When we looked at the data from the latest compensation survey produced here at the Ensemble Practice LLC, we found that the second most common job in the advisory industry is “CEO.” Nearly every firm in the survey had a CEO. Yet when we speak with the partners (owners) of advisory firms, most tell us that there are very few “real” CEOs in the industry.

Clearly, being a CEO involves more than just being the founder and putting that title on your business card. We believe that the emergence of a generation of CEOs is critical for the continued success of the advisory industry, and we wanted to explore what it means to be a “real” CEO: What do they do, and why do firms need them so much?

We strongly believe that every advisory firm needs a functional leadership model. While not every leadership model involves a CEO, for most growing firms the key to executing their vision lies in identifying and empowering one. Simply stated, leadership means “making difficult decisions with the long-term strategy of the firm in mind.”

It is the difficulty of the decisions that favors the emergence of a single leader and the reason larger firms are gradually converting their governance model from a partnership to a more corporate structure—and that’s a good thing. In our experience, lack of effective leadership is the root cause of stagnation and friction in those large firms seeming to “stall” after reaching a certain size.

When we ask firms how they make decisions, we usually get one of two answers: “We sit down as partners,” or “We are a benevolent dictatorship” (no one ever claims to be a non-benevolent dictatorship). The first statement describes a family-like culture of consensus decision-making, while the second describes a paternalistic founder. Very rarely will a firm describe its model of governance as “run by a CEO and a team of executives.”

Clearly, the reality of the advisory industry is one of “distributed” leadership and management. However, if we consider all the companies surrounding the advisory industry—custodians, broker-dealers, investment companies and technology companies—we find that they are without exception run by a CEO. In fact, advisors frequently discuss the strengths (or weaknesses) of the leaders of their business partners.

Does A Firm Need A CEO?
A CEO is the leader of a firm, who has been tasked with executing the strategic plan.

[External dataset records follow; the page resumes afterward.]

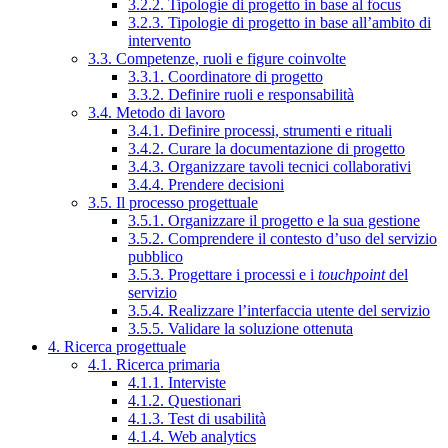
3.2.2. Tipologie di progetto in base al focus
3.2.3. Tipologie di progetto in base all’ambito di
intervento
3.3. Competenze, ruoli e figure coinvolte
3.3.1. Coordinatore di progetto
3.3.2. Definire ruoli e responsabilità
3.4. Metodo di lavoro
3.4.1. Definire processi, strumenti e rituali
3.4.2. Curare la documentazione di progetto
3.4.3. Organizzare tavoli tecnici collaborativi
3.4.4. Prendere decisioni
3.5. Il processo progettuale
3.5.1. Organizzare il progetto e la sua gestione
3.5.2. Comprendere il contesto d’uso del servizio
pubblico
3.5.3. Progettare i processi e i
touchpoint
del
servizio
3.5.4. Realizzare l’interfaccia utente del servizio
3.5.5. Validare la soluzione ottenuta
4. Ricerca progettuale
4.1. Ricerca primaria
4.1.1. Interviste
4.1.2. Questionari
4.1.3. Test di usabilità
4.1.4. Web analytics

To be a “true” CEO, such a leader needs to have the strategic plan to be executed and the authority to make and implement decisions. Both are necessary for the leadership model to function, and in the absence of one, the advantages of the CEO leadership model can quickly turn into dysfunctions.

Leadership by definition is goal oriented—an airplane sitting on the ground does not need a pilot. A firm needs a leader only in the presence of a vision and the determination to pursue that vision (strategic plan). Leaders emerge in the context of the goal to be pursued, and a good leader is defined by that goal, not in absolute terms: Steve Jobs sounds like a horrible choice to lead a third grade camping trip, but he was certainly the right person to take a technology company to success.

Note that the CEO does not have to necessarily define the vision. Sometimes it emerges from the collective ambition of a broad partner group. In fact, ideally, the vision of the firm is developed and shared by all the owners and other stakeholders. The vision should be democratic, but the implementation should be decisive.